§ **Required action**: Go to the line containing "Find <item>right iliac" below; retype it and all following lines exactly, and leave out the pictures.

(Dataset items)
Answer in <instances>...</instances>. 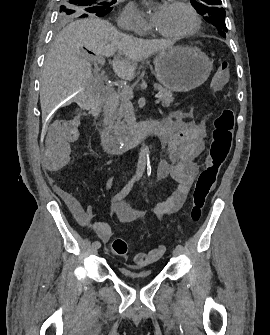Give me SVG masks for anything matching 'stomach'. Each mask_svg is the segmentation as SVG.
<instances>
[{"instance_id": "1", "label": "stomach", "mask_w": 270, "mask_h": 335, "mask_svg": "<svg viewBox=\"0 0 270 335\" xmlns=\"http://www.w3.org/2000/svg\"><path fill=\"white\" fill-rule=\"evenodd\" d=\"M156 78L171 92H190L206 82L213 62L199 48L175 46L158 52L154 58Z\"/></svg>"}]
</instances>
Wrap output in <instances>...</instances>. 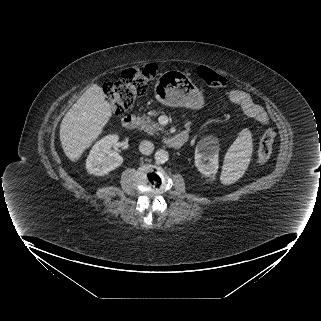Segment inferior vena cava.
Returning <instances> with one entry per match:
<instances>
[{"mask_svg":"<svg viewBox=\"0 0 321 321\" xmlns=\"http://www.w3.org/2000/svg\"><path fill=\"white\" fill-rule=\"evenodd\" d=\"M139 150L144 155H150L154 150V144L151 141L144 140L140 143Z\"/></svg>","mask_w":321,"mask_h":321,"instance_id":"602c4592","label":"inferior vena cava"}]
</instances>
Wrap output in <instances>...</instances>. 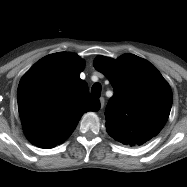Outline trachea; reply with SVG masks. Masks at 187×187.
Here are the masks:
<instances>
[{
  "instance_id": "3493384b",
  "label": "trachea",
  "mask_w": 187,
  "mask_h": 187,
  "mask_svg": "<svg viewBox=\"0 0 187 187\" xmlns=\"http://www.w3.org/2000/svg\"><path fill=\"white\" fill-rule=\"evenodd\" d=\"M91 96L92 97H100L101 96V84L100 83H95L92 86Z\"/></svg>"
}]
</instances>
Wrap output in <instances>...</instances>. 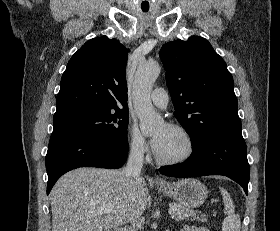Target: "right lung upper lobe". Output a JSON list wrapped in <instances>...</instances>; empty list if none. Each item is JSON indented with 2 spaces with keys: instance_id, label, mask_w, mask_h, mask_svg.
<instances>
[{
  "instance_id": "obj_1",
  "label": "right lung upper lobe",
  "mask_w": 280,
  "mask_h": 231,
  "mask_svg": "<svg viewBox=\"0 0 280 231\" xmlns=\"http://www.w3.org/2000/svg\"><path fill=\"white\" fill-rule=\"evenodd\" d=\"M126 63L127 49L118 40L102 36L87 41L62 75L53 122L128 111Z\"/></svg>"
}]
</instances>
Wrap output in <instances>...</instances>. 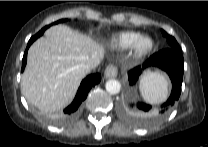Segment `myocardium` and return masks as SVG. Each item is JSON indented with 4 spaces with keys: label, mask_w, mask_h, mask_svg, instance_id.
Returning a JSON list of instances; mask_svg holds the SVG:
<instances>
[{
    "label": "myocardium",
    "mask_w": 208,
    "mask_h": 147,
    "mask_svg": "<svg viewBox=\"0 0 208 147\" xmlns=\"http://www.w3.org/2000/svg\"><path fill=\"white\" fill-rule=\"evenodd\" d=\"M146 40L149 42L148 46L142 47V43ZM154 46L153 38L149 35L142 34L134 41L131 47V53L136 58H143L152 52Z\"/></svg>",
    "instance_id": "f54148a6"
}]
</instances>
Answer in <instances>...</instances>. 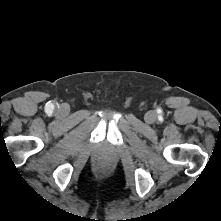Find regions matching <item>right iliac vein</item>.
<instances>
[{"label":"right iliac vein","mask_w":221,"mask_h":221,"mask_svg":"<svg viewBox=\"0 0 221 221\" xmlns=\"http://www.w3.org/2000/svg\"><path fill=\"white\" fill-rule=\"evenodd\" d=\"M58 113L61 115V116H66L69 114V108L67 105L63 104L60 106L59 110H58Z\"/></svg>","instance_id":"63e3f726"}]
</instances>
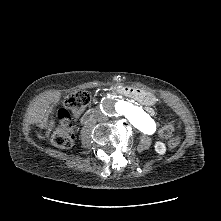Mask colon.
<instances>
[{
	"label": "colon",
	"instance_id": "5ec220e1",
	"mask_svg": "<svg viewBox=\"0 0 221 221\" xmlns=\"http://www.w3.org/2000/svg\"><path fill=\"white\" fill-rule=\"evenodd\" d=\"M90 102V95L86 91H78L69 95L65 101V108L59 109L57 115L59 125L52 135L53 143L59 148H70L75 141V130L71 123L72 117L79 116ZM163 139H169V146L176 147L181 139L175 134L171 123L165 124L159 130Z\"/></svg>",
	"mask_w": 221,
	"mask_h": 221
}]
</instances>
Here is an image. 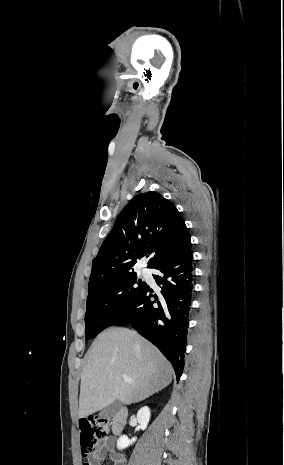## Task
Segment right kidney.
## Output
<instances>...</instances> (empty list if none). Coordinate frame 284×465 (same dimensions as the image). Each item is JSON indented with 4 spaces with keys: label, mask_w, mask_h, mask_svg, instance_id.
<instances>
[{
    "label": "right kidney",
    "mask_w": 284,
    "mask_h": 465,
    "mask_svg": "<svg viewBox=\"0 0 284 465\" xmlns=\"http://www.w3.org/2000/svg\"><path fill=\"white\" fill-rule=\"evenodd\" d=\"M137 421L140 425V429L142 431H145L147 429V425L150 421V411L148 407H142L140 411L137 413ZM136 439H128L126 435H122L120 439L117 441V449H126V447H129V445H132V443H135Z\"/></svg>",
    "instance_id": "right-kidney-1"
}]
</instances>
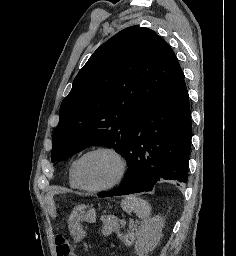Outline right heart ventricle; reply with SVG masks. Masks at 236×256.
<instances>
[{
  "label": "right heart ventricle",
  "instance_id": "e07e8e85",
  "mask_svg": "<svg viewBox=\"0 0 236 256\" xmlns=\"http://www.w3.org/2000/svg\"><path fill=\"white\" fill-rule=\"evenodd\" d=\"M79 157H80L79 155L74 156L71 159V161L68 165V171H67L68 184L73 189H80L81 188L78 181H77L76 173H75L76 164H77V161H78Z\"/></svg>",
  "mask_w": 236,
  "mask_h": 256
}]
</instances>
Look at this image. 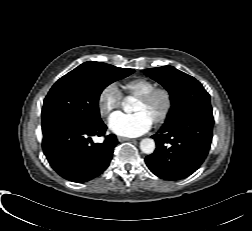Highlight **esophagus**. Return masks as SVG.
<instances>
[{
	"mask_svg": "<svg viewBox=\"0 0 252 231\" xmlns=\"http://www.w3.org/2000/svg\"><path fill=\"white\" fill-rule=\"evenodd\" d=\"M119 142H124V141H135V139L127 138V137H118Z\"/></svg>",
	"mask_w": 252,
	"mask_h": 231,
	"instance_id": "1",
	"label": "esophagus"
}]
</instances>
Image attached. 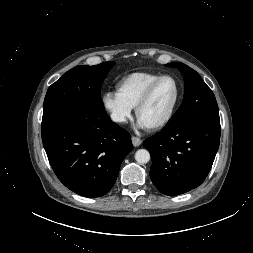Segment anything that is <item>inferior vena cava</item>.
Here are the masks:
<instances>
[{"label": "inferior vena cava", "instance_id": "602c4592", "mask_svg": "<svg viewBox=\"0 0 253 253\" xmlns=\"http://www.w3.org/2000/svg\"><path fill=\"white\" fill-rule=\"evenodd\" d=\"M111 119H112L114 122H124V121H125L124 116H122V115H120V114H116V113H112V114H111Z\"/></svg>", "mask_w": 253, "mask_h": 253}]
</instances>
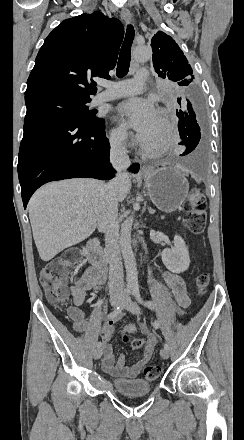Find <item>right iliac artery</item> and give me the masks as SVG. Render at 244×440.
<instances>
[{"mask_svg": "<svg viewBox=\"0 0 244 440\" xmlns=\"http://www.w3.org/2000/svg\"><path fill=\"white\" fill-rule=\"evenodd\" d=\"M131 294H132V289L127 288V289H126V299H129L130 296H131ZM126 301H127V300H126ZM123 308H124V305H123V304L117 306V307H116V308H115V309H114V310L108 315V319H109V320L114 319L116 316H118V315L122 312ZM101 345H102L101 342H98V343H97V347H98V348L101 347Z\"/></svg>", "mask_w": 244, "mask_h": 440, "instance_id": "1", "label": "right iliac artery"}]
</instances>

§ **Output of the task**:
Find <item>right iliac artery</item> and give me the masks as SVG. Render at 244×440.
<instances>
[{"mask_svg": "<svg viewBox=\"0 0 244 440\" xmlns=\"http://www.w3.org/2000/svg\"><path fill=\"white\" fill-rule=\"evenodd\" d=\"M131 294H132V289L127 288V289H126V299H129L130 296H131ZM126 301H127V300H126ZM123 308H124V305H123V304L117 306V307H116V308H115V309H114V310L108 315V319H109V320L114 319L116 316H118V315L122 312ZM101 345H102L101 342H98V343H97V347H98V348L101 347Z\"/></svg>", "mask_w": 244, "mask_h": 440, "instance_id": "1", "label": "right iliac artery"}]
</instances>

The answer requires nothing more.